EXERCISE REQUIREMENTS
Filter the entries for the word "right". Copy each line that has it.

SUPPLIED RECORDS
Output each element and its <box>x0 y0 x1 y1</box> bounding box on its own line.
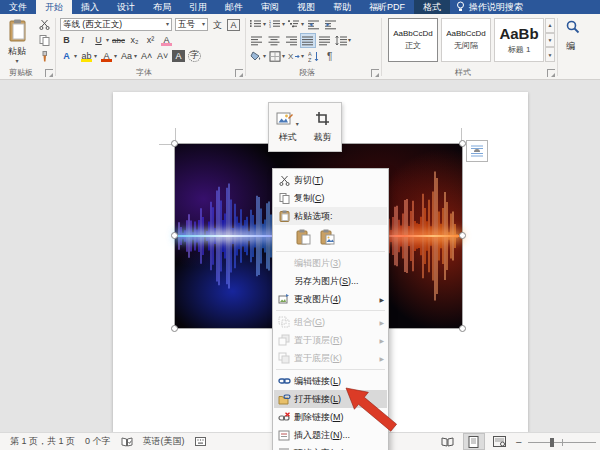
bold-icon[interactable]: B <box>60 34 73 46</box>
zoom-out-button[interactable]: − <box>516 438 522 446</box>
italic-icon[interactable]: I <box>76 34 89 46</box>
resize-handle-bottom-left[interactable] <box>171 325 178 332</box>
subscript-icon[interactable]: x₂ <box>128 34 141 46</box>
layout-options-button[interactable] <box>466 140 488 162</box>
style-card-无间隔[interactable]: AaBbCcDd无间隔 <box>441 18 491 62</box>
font-color-icon[interactable]: A <box>100 50 113 62</box>
highlight-icon[interactable]: ab <box>80 50 93 62</box>
text-effects-icon-caret[interactable]: ▾ <box>74 54 77 59</box>
paste-button[interactable]: 粘贴 ▾ <box>3 17 31 63</box>
proofing-icon[interactable] <box>121 437 133 447</box>
menu-item-copy[interactable]: 复制(C) <box>274 189 387 207</box>
resize-handle-top-left[interactable] <box>171 140 178 147</box>
clear-formatting-icon[interactable]: A <box>160 34 173 46</box>
paste-keep-formatting-button[interactable] <box>294 228 313 247</box>
menu-item-paste-options[interactable]: 粘贴选项: <box>274 207 387 225</box>
format-painter-button[interactable] <box>36 50 52 63</box>
change-case-icon[interactable]: Aa <box>120 50 133 62</box>
find-icon[interactable] <box>566 20 580 36</box>
enclose-char-icon[interactable]: 字 <box>188 50 201 62</box>
menu-item-save-as-picture[interactable]: 另存为图片(S)... <box>274 272 387 290</box>
print-layout-button[interactable] <box>464 434 484 449</box>
change-case-icon-caret[interactable]: ▾ <box>134 54 137 59</box>
tab-file[interactable]: 文件 <box>0 0 36 14</box>
tab-home[interactable]: 开始 <box>36 0 72 14</box>
style-card-正文[interactable]: AaBbCcDd正文 <box>388 18 438 62</box>
distribute-button[interactable] <box>318 34 332 47</box>
resize-handle-top-right[interactable] <box>459 140 466 147</box>
language-indicator[interactable]: 英语(美国) <box>143 435 185 448</box>
zoom-slider[interactable] <box>528 436 596 448</box>
justify-button[interactable] <box>301 34 315 47</box>
mini-toolbar-crop-button[interactable]: 裁剪 <box>307 106 338 148</box>
style-card-标题 1[interactable]: AaBb标题 1 <box>494 18 544 62</box>
align-left-button[interactable] <box>250 34 264 47</box>
zoom-slider-thumb[interactable] <box>550 438 554 447</box>
tell-me-search[interactable]: 操作说明搜索 <box>450 0 529 14</box>
highlight-icon-caret[interactable]: ▾ <box>94 54 97 59</box>
sort-button[interactable]: AZ <box>307 50 321 63</box>
tab-review[interactable]: 审阅 <box>252 0 288 14</box>
multilevel-list-button[interactable]: ▾ <box>288 18 304 31</box>
input-mode-icon[interactable] <box>195 437 206 446</box>
number-list-button[interactable]: 123▾ <box>269 18 285 31</box>
align-right-button[interactable] <box>284 34 298 47</box>
tab-help[interactable]: 帮助 <box>324 0 360 14</box>
font-group-label: 字体 <box>56 67 232 78</box>
menu-item-change-picture[interactable]: 更改图片(4)▶ <box>274 290 387 308</box>
underline-icon[interactable]: U <box>92 34 105 46</box>
mini-toolbar-picture-styles-button[interactable]: ▾样式 <box>272 106 303 148</box>
font-size-value: 五号 <box>178 19 195 31</box>
resize-handle-mid-left[interactable] <box>171 232 178 239</box>
show-marks-button[interactable]: ¶ <box>324 50 338 63</box>
resize-handle-mid-right[interactable] <box>459 232 466 239</box>
page-indicator[interactable]: 第 1 页，共 1 页 <box>10 435 75 448</box>
tab-foxit-pdf[interactable]: 福昕PDF <box>360 0 414 14</box>
paste-dropdown-caret[interactable]: ▾ <box>15 59 18 64</box>
word-count[interactable]: 0 个字 <box>85 435 111 448</box>
borders-button[interactable]: ▾ <box>269 50 285 63</box>
tab-insert[interactable]: 插入 <box>72 0 108 14</box>
increase-indent-button[interactable] <box>324 18 338 31</box>
resize-handle-bottom-right[interactable] <box>459 325 466 332</box>
tab-references[interactable]: 引用 <box>180 0 216 14</box>
menu-item-cut[interactable]: 剪切(T) <box>274 171 387 189</box>
styles-dialog-launcher[interactable] <box>547 69 555 77</box>
asian-layout-button[interactable]: X▾ <box>288 50 304 63</box>
paste-as-picture-button[interactable] <box>318 228 337 247</box>
decrease-indent-button[interactable] <box>307 18 321 31</box>
align-center-button[interactable] <box>267 34 281 47</box>
read-mode-button[interactable] <box>438 434 458 449</box>
styles-gallery-scroll[interactable]: ▲ ▼ ▼ <box>545 18 555 62</box>
shading-button[interactable]: ▾ <box>250 50 266 63</box>
remove-link-icon <box>274 412 294 423</box>
web-layout-button[interactable] <box>490 434 510 449</box>
tab-mailings[interactable]: 邮件 <box>216 0 252 14</box>
strikethrough-icon[interactable]: abc <box>112 34 125 46</box>
styles-gallery-more-icon[interactable]: ▼ <box>545 47 555 62</box>
text-effects-icon[interactable]: A <box>60 50 73 62</box>
tab-format[interactable]: 格式 <box>414 0 450 14</box>
copy-button[interactable] <box>36 34 52 47</box>
bullet-list-button[interactable]: ▾ <box>250 18 266 31</box>
shrink-font-icon[interactable]: A˅ <box>156 50 169 62</box>
styles-scroll-down-icon[interactable]: ▼ <box>545 33 555 48</box>
paragraph-dialog-launcher[interactable] <box>371 69 379 77</box>
superscript-icon[interactable]: x² <box>144 34 157 46</box>
font-dialog-launcher[interactable] <box>235 69 243 77</box>
cut-button[interactable] <box>36 18 52 31</box>
tab-design[interactable]: 设计 <box>108 0 144 14</box>
phonetic-guide-icon[interactable]: 文 <box>211 19 224 31</box>
line-spacing-button[interactable]: ▾ <box>335 34 351 47</box>
char-border-icon[interactable]: A <box>227 19 240 31</box>
tab-layout[interactable]: 布局 <box>144 0 180 14</box>
char-shading-icon[interactable]: A <box>172 50 185 62</box>
clipboard-dialog-launcher[interactable] <box>45 69 53 77</box>
tab-view[interactable]: 视图 <box>288 0 324 14</box>
font-size-combo[interactable]: 五号▾ <box>175 18 208 31</box>
grow-font-icon[interactable]: A˄ <box>140 50 153 62</box>
styles-scroll-up-icon[interactable]: ▲ <box>545 18 555 33</box>
font-color-icon-caret[interactable]: ▾ <box>114 54 117 59</box>
underline-icon-caret[interactable]: ▾ <box>106 38 109 43</box>
font-name-combo[interactable]: 等线 (西文正文)▾ <box>60 18 172 31</box>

TASK SOLUTION
resize-handle-top-right[interactable] <box>459 140 466 147</box>
align-right-button[interactable] <box>284 34 298 47</box>
resize-handle-mid-right[interactable] <box>459 232 466 239</box>
resize-handle-bottom-right[interactable] <box>459 325 466 332</box>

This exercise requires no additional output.